Cindy Carr of Canton, Ohio, sent a photo of her dog, Micah, up in a hospital bed giving "therapy" to a friend's daughter.

Dear Heloise: Dental cleaning is expensive for a dog but necessary if its teeth have collected plaque. The teeth can become loosened or lost, and gum disease contributes to heart problems. A better idea is prevention. In addition to giving dry food and various hard toys and treats to dogs prone to the problem, the dog's teeth can be cleaned daily.

I have toy poodles whose mouths are very small, so the finger cot brushes available do not fit into their mouths. I decided to try using a child's electric toothbrush with dog dental cream. I won't try to tell you that they love it, but the chicken- or beef-flavored cream makes the process a little less onerous to them.

Oh, and now it is possible to buy an expensive electric toothbrush intended for dogs, but it is identical to the children's, and it costs much more. — Sarah C. Hill, Jacksonville, Fla.

Dear Readers: Cindy Carr of Canton, Ohio, sent a photo of her dog, Micah, up in a hospital bed giving "therapy" to a friend's daughter. Cindy says: "Micah (who was a rescue dog from the pound) is a therapy dog certified by the Delta Society. Robin, a friend, took the picture while we were visiting her daughter. This picture supports the saying, 'A picture is worth a thousand words.' Micah is the best!"

If your newspaper doesn't print the pet photo, be sure to go to my Web site, www.Heloise.com, and click on Pet of the Week — you'll find Micah there. — Heloise

Dear Heloise: My sister-in-law was fostering an injured dog from her local animal shelter. My mother-in-law came up with a great idea for keeping his cast dry when going outside. She used a flat baby-bottle liner and slid it over the cast, then secured it with a rubber band. Later, when the cast was removed and his leg was still bandaged, a pre-formed baby-bottle liner fit perfectly (no rubber band required). The pre-formed liners are smaller but thicker. They are easily wiped off with disinfectant and can be reused several times for this purpose.

The wonderful little dog is now part of our family, and I am praying that he will soon have full use of his leg. I hope veterinarians might pass this along to their patients. It sure beats using a plastic bag. — Beth Baker, Washington, W.Va.
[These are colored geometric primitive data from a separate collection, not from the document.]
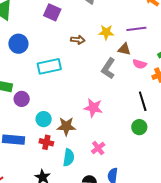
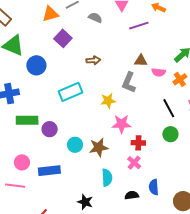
purple square: (52, 12) -> (63, 38), turned 30
purple line: (136, 29) -> (139, 26), moved
yellow star: (106, 32) -> (108, 101), moved
blue circle: (18, 44) -> (36, 65), moved
red cross: (46, 142) -> (138, 143), moved

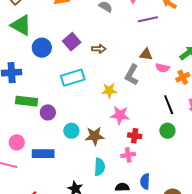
purple square: (63, 38) -> (72, 42), moved
pink cross: (134, 163) -> (128, 155), turned 32

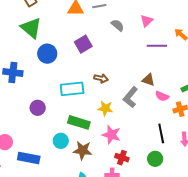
purple square: (72, 42) -> (83, 44), moved
brown arrow: (99, 49) -> (101, 78), moved
green rectangle: (26, 101) -> (79, 122), moved
purple circle: (48, 112) -> (38, 108), moved

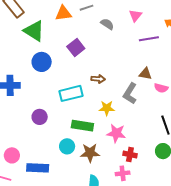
green triangle: (31, 28) -> (34, 31), moved

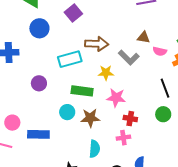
brown arrow: (98, 79) -> (97, 44), size x1.6
gray L-shape: (130, 93) -> (129, 58), turned -75

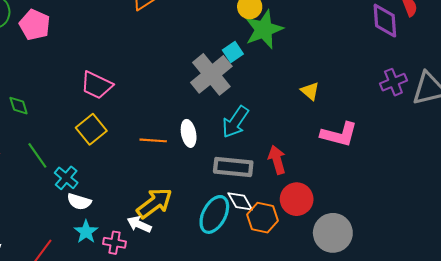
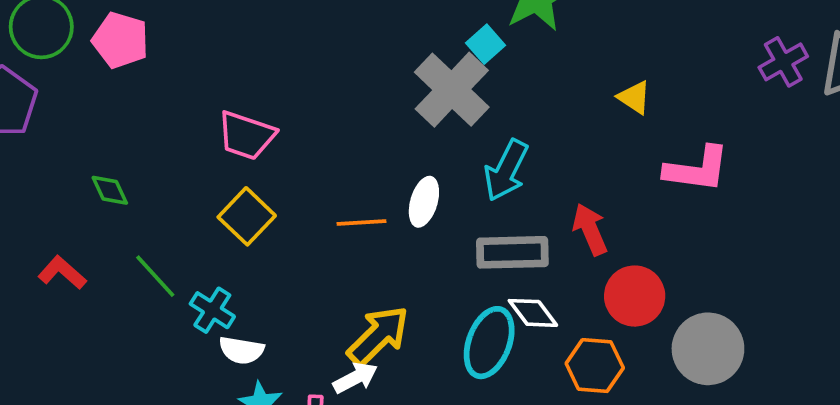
white ellipse: (189, 133) -> (424, 202), turned 35
orange hexagon: (262, 218) -> (595, 366), moved
white arrow: (139, 224) -> (355, 378), turned 135

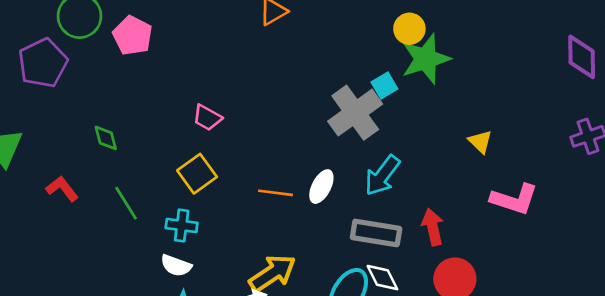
pink trapezoid: (246, 135) -> (207, 118), size x0.7
cyan cross: (212, 310) -> (182, 225), moved, turned -36

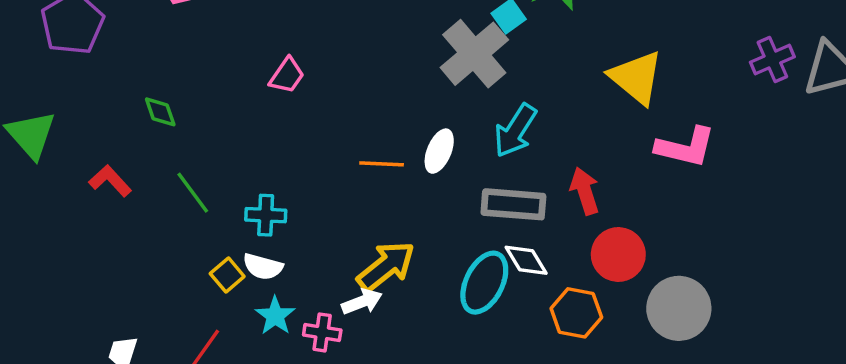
pink trapezoid: (207, 118) -> (287, 76), turned -80
yellow triangle: (480, 142) -> (636, 77), size x1.8
yellow square: (197, 174) -> (227, 275), moved, size x0.7

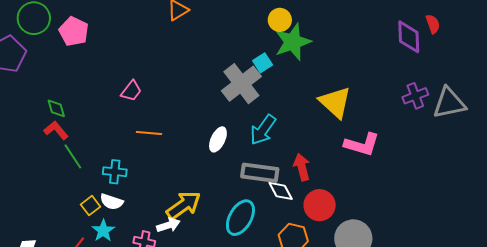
orange line: (382, 164) -> (149, 133), moved
red L-shape: (110, 181) -> (56, 130), moved
white diamond: (526, 260) -> (281, 191), moved
cyan star: (275, 316) -> (103, 231), moved

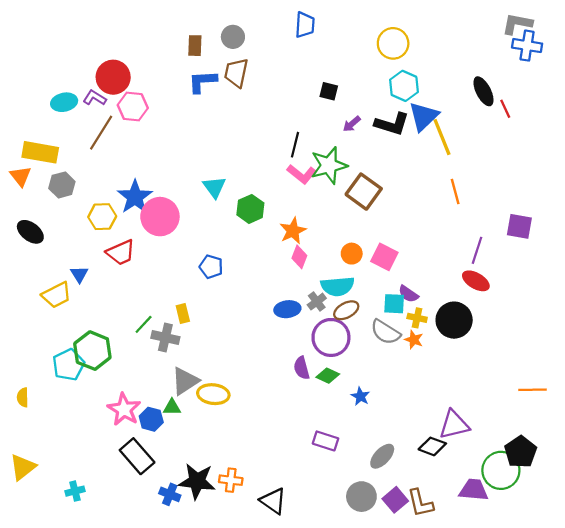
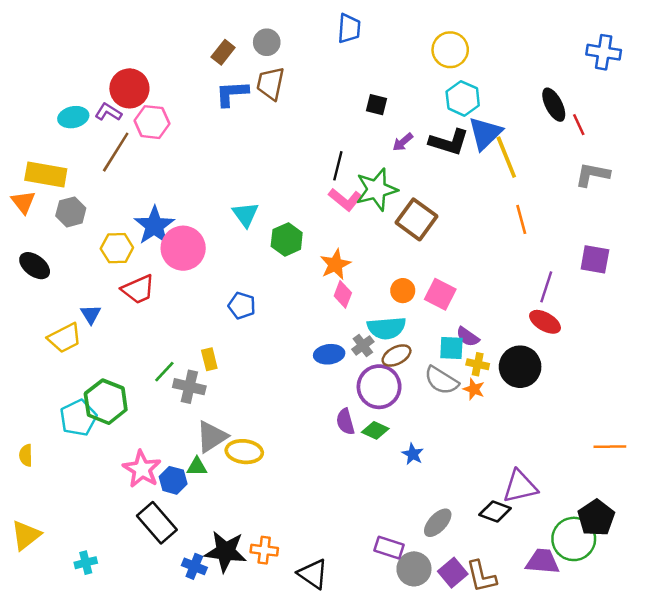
gray L-shape: (517, 24) -> (592, 175), moved
brown rectangle: (195, 46) -> (223, 52), turned 36
purple rectangle: (326, 441) -> (389, 548), moved

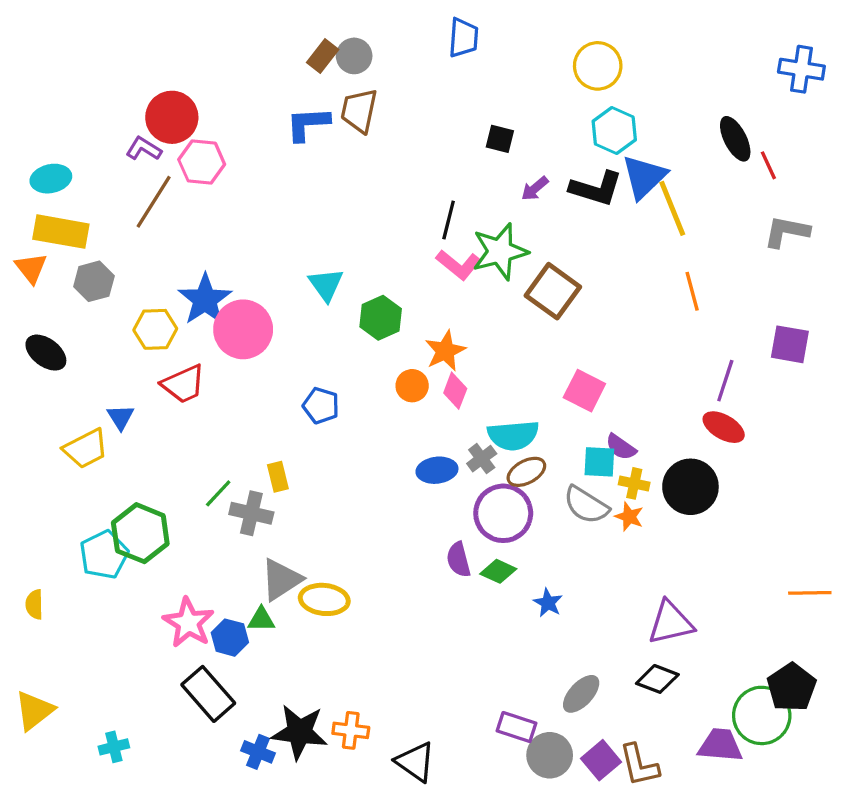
brown rectangle: (223, 52) -> (323, 56), moved
cyan ellipse: (73, 117) -> (51, 179), moved
orange circle: (403, 291) -> (412, 386), moved
purple triangle: (520, 487) -> (671, 623), moved

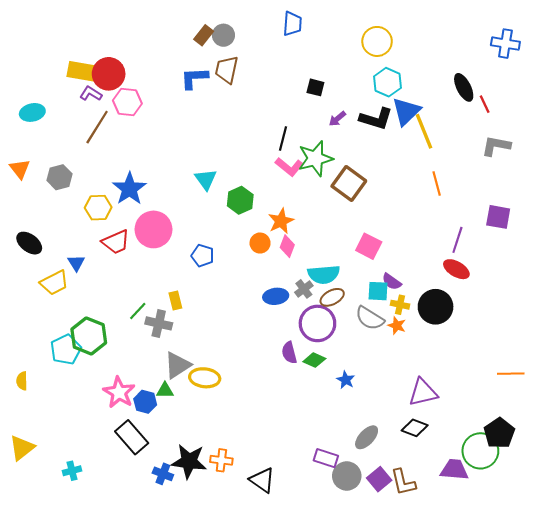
yellow rectangle: (61, 232) -> (85, 72), moved
pink circle: (243, 329) -> (153, 229), moved
black ellipse: (46, 353) -> (29, 243), moved

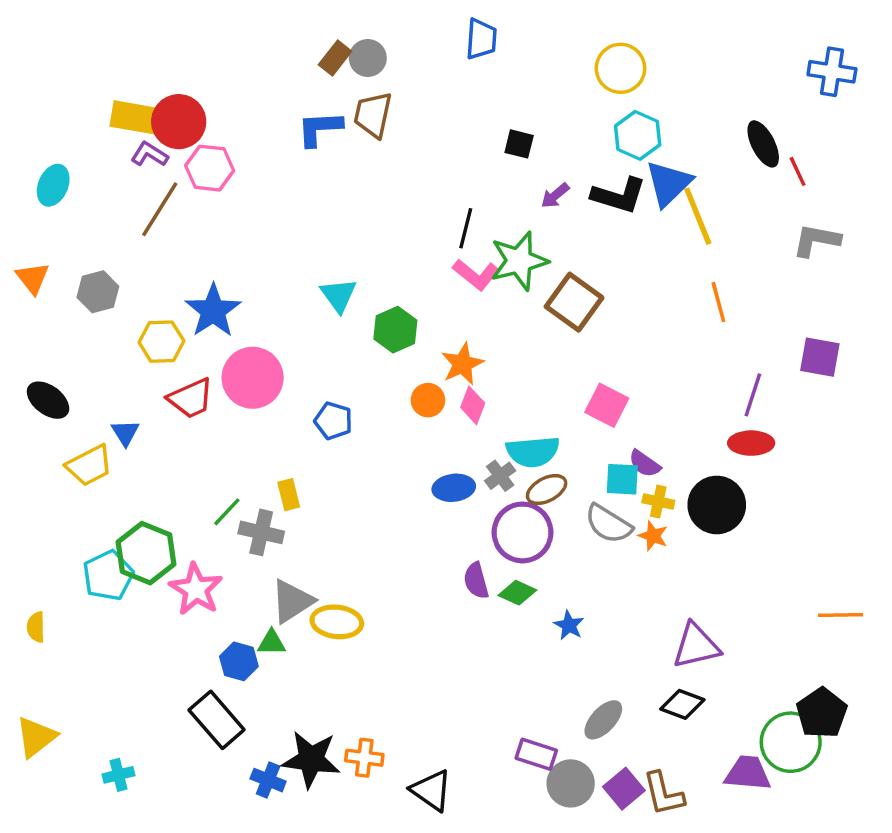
cyan ellipse: (32, 112) -> (53, 185), turned -55
red ellipse: (456, 269) -> (751, 443), turned -30
pink star: (119, 392) -> (196, 589), moved

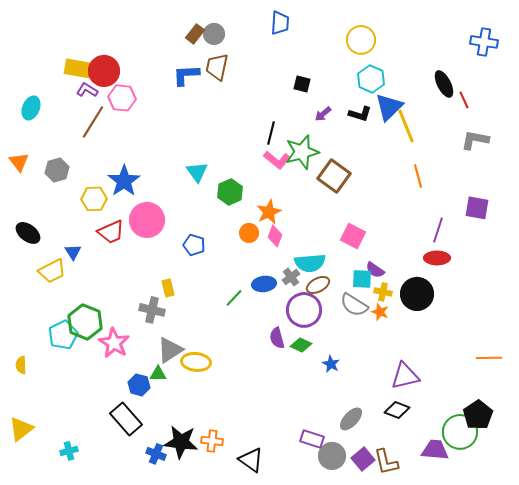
black L-shape: (619, 196) -> (360, 114), size x0.7
green line: (227, 512) -> (234, 298), moved

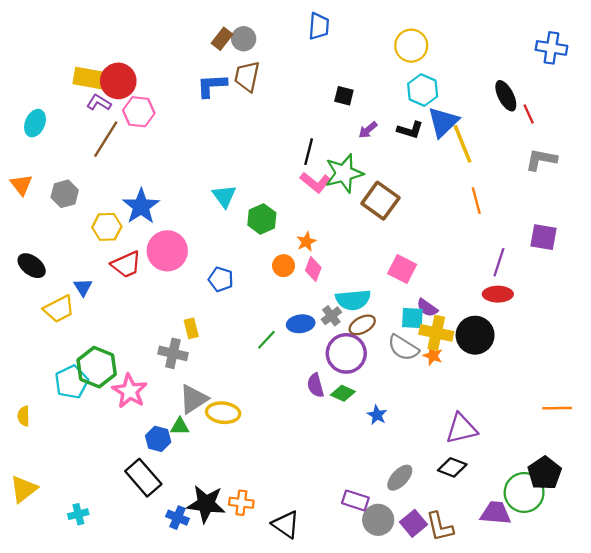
orange star: (269, 212) -> (306, 242), size x0.7
yellow cross: (383, 292) -> (436, 333), size x1.6

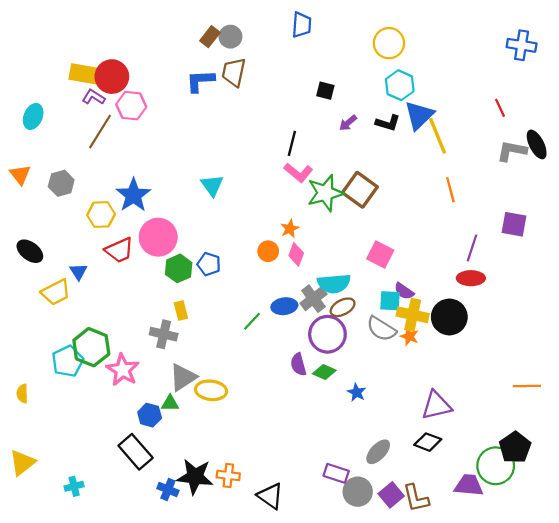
black ellipse: (506, 96) -> (537, 144), moved
green star: (344, 173) -> (325, 193), moved
green hexagon: (262, 219) -> (179, 268), moved
gray cross: (331, 316) -> (313, 299), size x1.4

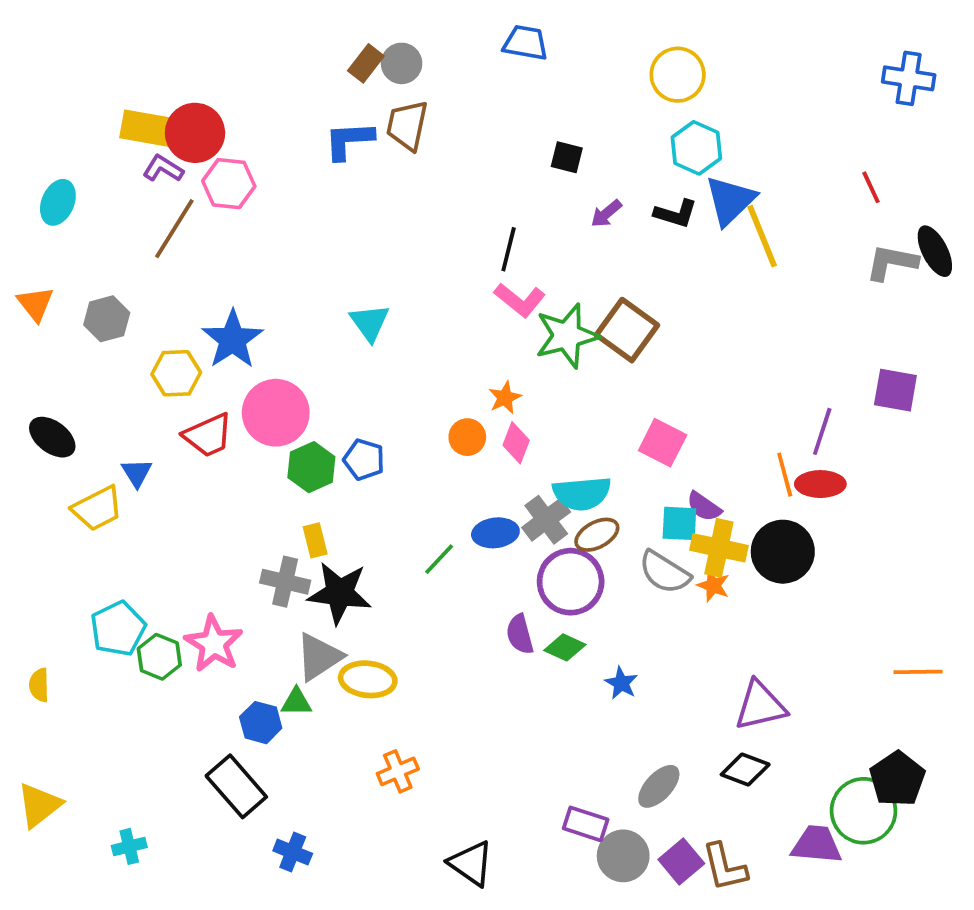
blue trapezoid: (302, 25) -> (525, 43), turned -84
orange line: (450, 190) -> (785, 475), moved
green hexagon: (91, 347) -> (159, 657), moved, size x0.7
orange cross: (228, 475) -> (398, 771), moved, turned -30
black star: (195, 477) -> (340, 593), moved

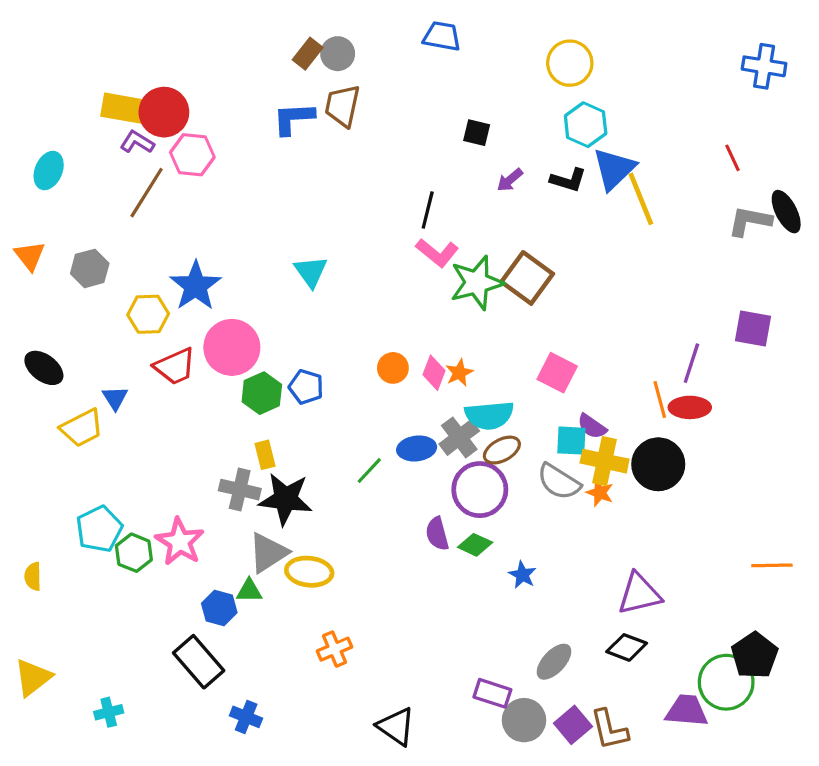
orange star: (505, 398) -> (459, 373), moved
Dear Heloise: I have a new male cat and was searching for a name that would fit him. He is a large black-and-gray, mackerel-striped tabby, but the underneath fur is more of a light brownish tan, sort of the color of a White Russian drink. So, taking that into consideration, I named him Kahlua. — A Reader, via e-mail

Dear Heloise: When a dog gets away from an owner, the last thing a person wants to do is chase it. Chasing creates a game for some dogs. Stop, stand still and call the dog. I had the opportunity to try this. — Ginny Jerome, Hazlet, N.J.